The recently-launched AMD EPYC 4005 “Grado” series have been quite fun to benchmark. These Zen 5 processors designed for affordable/entry-level servers, small businesses, bare metal hosting platforms, and other budget-minded server deployments are quite capable for being in the low-end EPYC space. With DDR5-5600 ECC memory support, full AVX-512 support with 512-bit data path, and other advantages, they very easily outperform the Intel Xeon 6300 / Xeon-E competition in performance, energy efficiency, and value. But for those on long server upgrade cycles and really trying to maximize the total cost of ownership, they can offer significant performance and power efficiency advantages in moving from generations-old, larger servers.
Curiosity got the best of me with the AMD EPYC 4005 series benchmarking that I wanted to see how the EPYC 4585PX flagship would stack up against the original AMD EPYC flagship from the Naples / Zen 1 days. The AMD EPYC 7601 launched eight years ago (June 2017) with 32 cores / 64 threads, a 2.2GHz base clock, 2.7GHz boost clock, 64MB L3 cache, eight channel DDR4-2666 memory support, and 180 Watt TDP. This original EPYC processor was available for around $4,200 USD back in 2017 while new in 2025 can go for ~$869 USD.
With the new AMD EPYC 4005 series for entry-level servers the flagship offering there is the EPYC 4585PX for those not wanting to jump to the more expensive — and much more powerful — EPYC 9005 (Turin) series. With the AMD EPYC 4585PX it’s a Zen 5 16 core / 32 thread processor with 4.3GHz base clock, 5.7GHz boost clock, 128MB L3 cache, dual channel DDR5-5600 memory support, and a 170 Watt TDP. The AMD EPYC 4585PX has a list price of $699 USD at launch. So half the cores/threads but with many architectural improvements from Zen 1 to Zen 5 including big additions like AVX-512, better node and manufacturing with higher clock speeds, dual channel DDR5-5600 rather than eight channel DDR4-2666, and a similar TDP.

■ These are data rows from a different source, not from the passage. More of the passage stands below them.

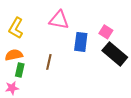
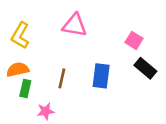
blue rectangle: (81, 42) -> (101, 76), moved
black rectangle: (115, 54) -> (145, 68), size x0.7
pink star: (12, 88) -> (46, 111), moved

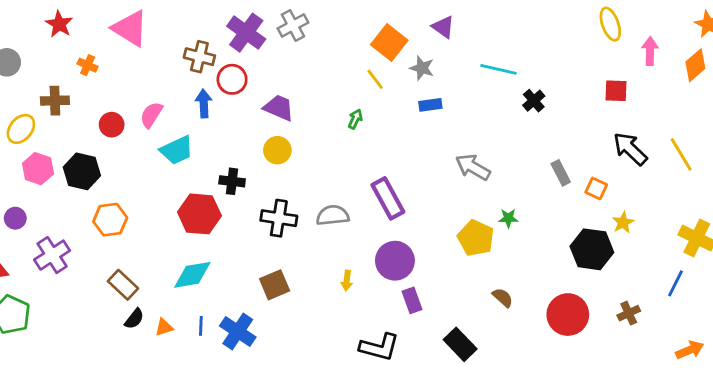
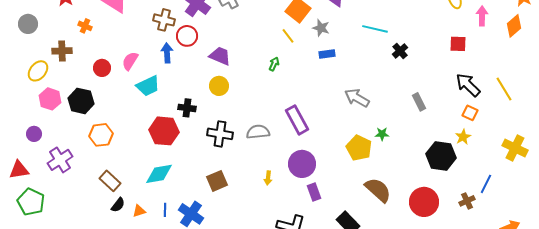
orange square: (596, 188) -> (470, 113), moved
blue line: (675, 283) -> (486, 184), moved
brown semicircle: (503, 298) -> (378, 190), size x1.8

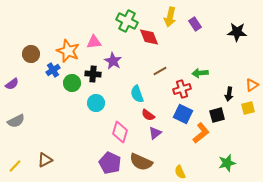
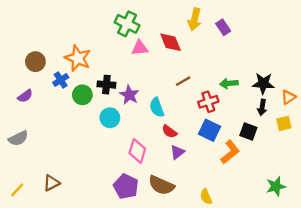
green cross: (127, 21) -> (127, 24), moved
black star: (237, 32) -> (263, 83), moved
pink triangle: (94, 42) -> (140, 48), moved
purple star: (113, 61) -> (129, 95), moved
purple semicircle: (12, 84) -> (25, 96), moved
black square: (217, 115) -> (248, 131), turned 35
green star: (227, 163) -> (276, 186), moved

So for those that may still be running an AMD EPYC Naples server in production or are wondering whether it makes more sense for performance and power buying a larger older server or going for a more affordable latest-generation server, hopefully these interesting benchmarks today can help shed some light with this large set of results. For those wondering how the AMD EPYC 7601 stacks up against the EPYC 9005 Turin series, I’ll have those high-end benchmark results in a separate article in the next week or two.

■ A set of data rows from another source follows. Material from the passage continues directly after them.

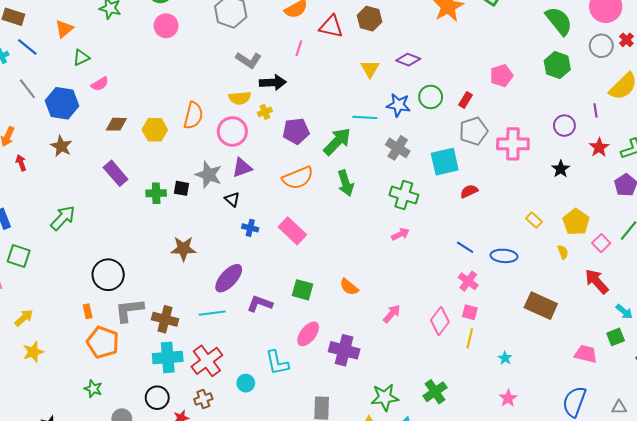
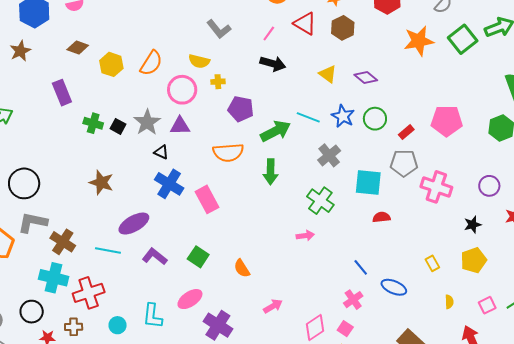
yellow triangle: (370, 69) -> (328, 74), turned -42
pink pentagon: (501, 76) -> (447, 121), size x1.4
black arrow: (273, 82) -> (273, 64), moved
black triangle: (232, 199) -> (161, 152), turned -35
yellow pentagon: (576, 222) -> (474, 260), moved
blue cross: (250, 228) -> (169, 184), size x1.8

For this article I re-tested the AMD EPYC 7601 on a Tyan 1P server platform that still runs strong whenever I boot it up every so often for fresh benchmarks. The AMD EPYC 7601 was re-tested using Ubuntu 25.04 with Linux 6.14 and GCC 14.2 for providing a modern software stack to compare 1:1 against the AMD EPYC Grado performance on the same Ubuntu 25.04 environment. The same Intel SSDPE2KX010T8 DC P4510 SSD was used on both servers for maintaining the same NVMe SSD storage device on both servers for focusing on just the CPU/platform performance.
Each server had 2GB of RAM per thread at the maximum supported speed for each server platform. The AMD EPYC 7601 was tested with eight 16GB DDR4-2667 ECC memory DIMMs while the AMD EPYC 4585PX was tested with two 32GB DDR5-5600 ECC memory modules. For this AMD EPYC Grado testing a Supermicro AS-3015A-I H13SAE-MF platform was used.
In addition to looking at the raw performance of the AMD EPYC 7601 vs. AMD EPYC 4585PX, the CPU power consumption was monitored as well as the AC total power consumption “wall power” for seeing the impact on this original EPYC 1P server against the 2025 entry-level EPYC server performance.